Window Functions in SQL

Window Functions in SQL

In SQL, computations over a collection of rows that are connected to the current row are performed using Windows functions (also known as analytical functions). Running totals, moving averages, and other aggregate values within a set of data can be determined using these functions. Windows functions can be an effective tool for reporting and data analysis.

Here are some commonly used windows functions in SQL:

ROW_NUMBER(): assigns a unique number to each row within a result set.

RANK(): assigns a rank to each row based on the value of a specified column. Rows with the same value get the same rank, and the next rank is skipped.

DENSE_RANK(): assigns a rank to each row based on the value of a specified column. Rows with the same value get the same rank, and the next rank is not skipped.

NTILE(n): divides a result set into n groups of equal size, assigning a group number to each row.

LAG(column, n): returns the value of the column in the previous row, offset by n rows.

LEAD(column, n): returns the value of the column in the next row, offset by n rows.

SUM(), AVG(), MIN(), MAX(), COUNT(): these functions are used to calculate aggregate values across a set of rows, but with the addition of the OVER() clause, they can be used as window functions to calculate these values for a subset of rows.

Examples of using "Window Function" in SQL:

SELECT
salesperson,
sale_date,
sale_amount,
SUM(sale_amount) OVER (PARTITION BY salesperson ORDER BY sale_date) as running_total
FROM
sales_table;

The running total of sales for each salesperson is computed in this example using the SUM() function as a window function, and the results are sorted by sale date.

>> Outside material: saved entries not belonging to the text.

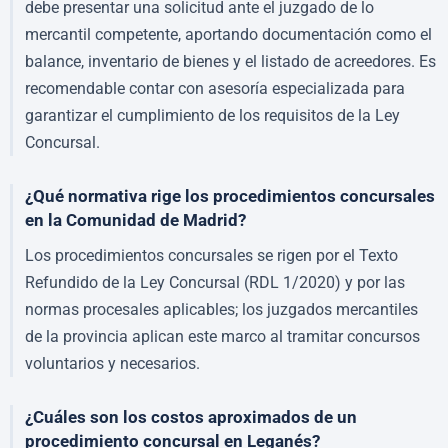
debe presentar una solicitud ante el juzgado de lo
mercantil competente, aportando documentación como el
balance, inventario de bienes y el listado de acreedores. Es
recomendable contar con asesoría especializada para
garantizar el cumplimiento de los requisitos de la Ley
Concursal.
¿Qué normativa rige los procedimientos concursales
en la Comunidad de Madrid?
Los procedimientos concursales se rigen por el Texto
Refundido de la Ley Concursal (RDL 1/2020) y por las
normas procesales aplicables; los juzgados mercantiles
de la provincia aplican este marco al tramitar concursos
voluntarios y necesarios.
¿Cuáles son los costos aproximados de un
procedimiento concursal en Leganés?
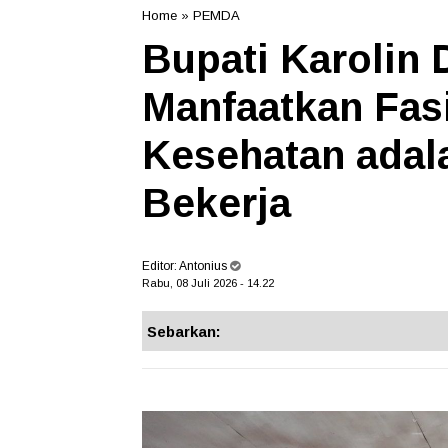
Home
»
PEMDA
Bupati Karolin
Manfaatkan Fasi
Kesehatan adal
Bekerja
Editor:
Antonius
Rabu, 08 Juli 2026 - 14.22
Sebarkan:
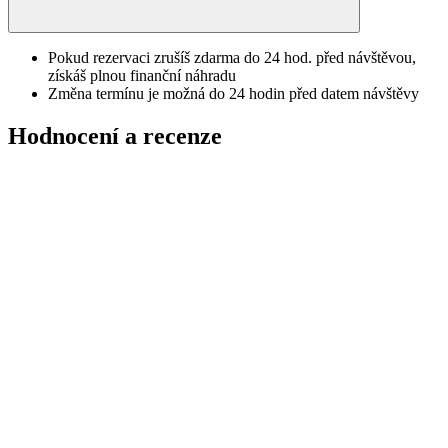
Pokud rezervaci zrušíš zdarma do 24 hod. před návštěvou,
získáš plnou finanční náhradu
Změna termínu je možná do 24 hodin před datem návštěvy
Hodnocení a recenze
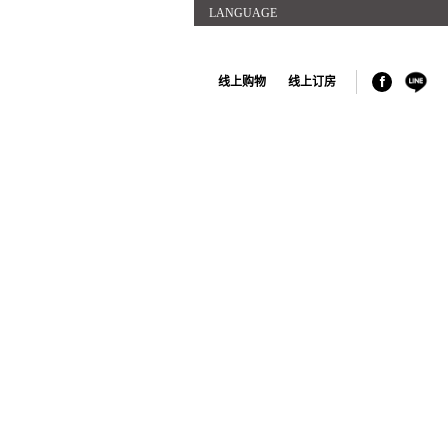
LANGUAGE
线上购物
线上订房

Rows are grouped by salesperson using the PARTITION BY clause, and are sorted inside each partition using the ORDER BY clause.

Example 1: Using ROW_NUMBER()

Each row in a result set is given a different number by the ROW_NUMBER() function. Here is an illustration of how to use ROW_NUMBER() to rank each row according to the value of a particular column:

SELECT 
   product_id, 
   product_name, 
   unit_price, 
   ROW_NUMBER() OVER (ORDER BY unit_price DESC) AS rank 
FROM 
   products;

The product ID, name, unit price, and rank for each product are all included in the result set of this query, which is based on the unit price of each product. The result set will be arranged in descending order by unit price.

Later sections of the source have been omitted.